Records:
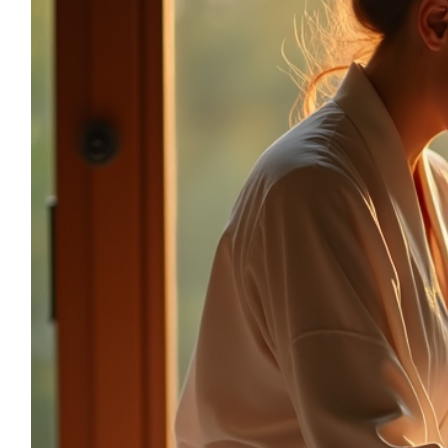
sonia.reiki50@gmail.com
06.59.22.34.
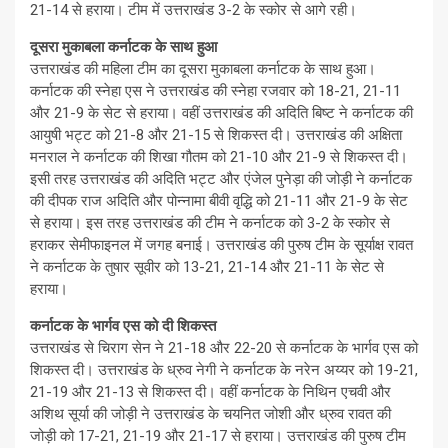
21-14 से हराया। टीम में उत्तराखंड 3-2 के स्कोर से आगे रही।
दूसरा मुकाबला कर्नाटक के साथ हुआ
उत्तराखंड की महिला टीम का दूसरा मुकाबला कर्नाटक के साथ हुआ।
कर्नाटक की स्नेहा एस ने उत्तराखंड की स्नेहा रजवार को 18-21, 21-11
और 21-9 के सेट से हराया। वहीं उत्तराखंड की अदिति बिष्ट ने कर्नाटक की
आयुषी भट्ट को 21-8 और 21-15 से शिकस्त दी। उत्तराखंड की अक्षिता
मनराल ने कर्नाटक की शिखा गौतम को 21-10 और 21-9 से शिकस्त दी।
इसी तरह उत्तराखंड की अदिति भट्ट और एंजेल पुनेड़ा की जोड़ी ने कर्नाटक
की दीपक राज अदिति और पोन्नामा बीवी वृद्धि को 21-11 और 21-9 के सेट
से हराया। इस तरह उत्तराखंड की टीम ने कर्नाटक को 3-2 के स्कोर से
हराकर सेमीफाइनल में जगह बनाई। उत्तराखंड की पुरुष टीम के सूर्याक्ष रावत
ने कर्नाटक के तुषार सूवीर को 13-21, 21-14 और 21-11 के सेट से
हराया।
कर्नाटक के भार्गव एस को दी शिकस्त
उत्तराखंड से चिराग सेन ने 21-18 और 22-20 से कर्नाटक के भार्गव एस को
शिकस्त दी। उत्तराखंड के ध्रुव नेगी ने कर्नाटक के नरेन अय्यर को 19-21,
21-19 और 21-13 से शिकस्त दी। वहीं कर्नाटक के निथिन एचवी और
अशिथ सूर्या की जोड़ी ने उत्तराखंड के चयनित जोशी और ध्रुव रावत की
जोड़ी को 17-21, 21-19 और 21-17 से हराया। उत्तराखंड की पुरुष टीम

Task objective: Using the records above, set down exactly the lines from the one with "और 21-9 के सेट से" through the one with "शिकस्त दी। उत्तराखंड के", inclusive, and nothing more.

Task solution:
और 21-9 के सेट से हराया। वहीं उत्तराखंड की अदिति बिष्ट ने कर्नाटक की
आयुषी भट्ट को 21-8 और 21-15 से शिकस्त दी। उत्तराखंड की अक्षिता
मनराल ने कर्नाटक की शिखा गौतम को 21-10 और 21-9 से शिकस्त दी।
इसी तरह उत्तराखंड की अदिति भट्ट और एंजेल पुनेड़ा की जोड़ी ने कर्नाटक
की दीपक राज अदिति और पोन्नामा बीवी वृद्धि को 21-11 और 21-9 के सेट
से हराया। इस तरह उत्तराखंड की टीम ने कर्नाटक को 3-2 के स्कोर से
हराकर सेमीफाइनल में जगह बनाई। उत्तराखंड की पुरुष टीम के सूर्याक्ष रावत
ने कर्नाटक के तुषार सूवीर को 13-21, 21-14 और 21-11 के सेट से
हराया।
कर्नाटक के भार्गव एस को दी शिकस्त
उत्तराखंड से चिराग सेन ने 21-18 और 22-20 से कर्नाटक के भार्गव एस को
शिकस्त दी। उत्तराखंड के ध्रुव नेगी ने कर्नाटक के नरेन अय्यर को 19-21,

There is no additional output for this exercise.